Ökumenik, Konfessionskunde

Autor/Hrsg.:

Valliere, Paul

Titel/Untertitel:

Conciliarism. A History of Decision-Making in the Church.

Verlag:

Cambridge u. a.: Cambridge University Press 2012. 302 S. Geb. £ 62,00 ISBN 978-1-10701574-6.

Rezensent:

Hanns Engelhardt

Nach einem einleitenden Überblick über konziliare Ansätze und Strukturen in den verschiedenen christlichen Traditionen, der in der Feststellung gipfelt, dass »Far from requiring less discipline than the alternatives, Anglican comprehensiveness requires more«, stellt Paul Valliere, Professor für Religion und Geisteswissenschaften an der Butler-Universität in Indianapolis und Mitglied der amerikanischen Episkopalkirche, zunächst in drei Kapiteln die Ansätze einer Konziliarität in der Zeit der Entstehung des Neuen Testaments ( The conciliar testament), die sich vom 3. Jh. an bildende konziliare Tradition (The conciliar tradition) und die daraus entstandene konziliare Theorie (The conciliar theory) dar.

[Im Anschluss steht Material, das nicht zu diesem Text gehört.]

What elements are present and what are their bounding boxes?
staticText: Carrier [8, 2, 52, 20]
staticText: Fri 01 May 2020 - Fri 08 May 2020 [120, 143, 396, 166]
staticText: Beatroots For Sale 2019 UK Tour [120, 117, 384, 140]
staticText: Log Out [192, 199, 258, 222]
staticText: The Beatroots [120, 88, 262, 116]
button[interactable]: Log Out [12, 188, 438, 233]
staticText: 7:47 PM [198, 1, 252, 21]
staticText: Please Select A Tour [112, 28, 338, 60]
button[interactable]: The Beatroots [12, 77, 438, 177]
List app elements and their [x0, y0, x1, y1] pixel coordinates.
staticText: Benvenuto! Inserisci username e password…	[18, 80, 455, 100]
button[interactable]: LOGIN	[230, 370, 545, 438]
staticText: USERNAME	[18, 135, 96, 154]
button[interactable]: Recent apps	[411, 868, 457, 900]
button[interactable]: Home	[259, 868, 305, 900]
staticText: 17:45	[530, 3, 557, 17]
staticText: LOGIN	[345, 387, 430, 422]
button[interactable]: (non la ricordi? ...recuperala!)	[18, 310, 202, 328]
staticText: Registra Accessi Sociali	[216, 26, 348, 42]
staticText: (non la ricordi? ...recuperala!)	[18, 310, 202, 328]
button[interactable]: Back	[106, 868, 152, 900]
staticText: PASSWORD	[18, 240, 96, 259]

In den zwei folgenden Kapiteln wendet er sich spezifisch anglikanischen Problemen zu, die aber durchaus Aufmerksamkeit über den Bereich der anglikanischen Kirchen hinaus beanspruchen können: anglikanische Erfahrungen mit Konziliarität (Conciliarism in Anglican experience) und die Problematik eines pananglikanischen Konzils (The Pan-Anglican Council). In einem abschließenden Abschnitt zieht er Folgerungen aus den gewonnenen Erkenntnissen.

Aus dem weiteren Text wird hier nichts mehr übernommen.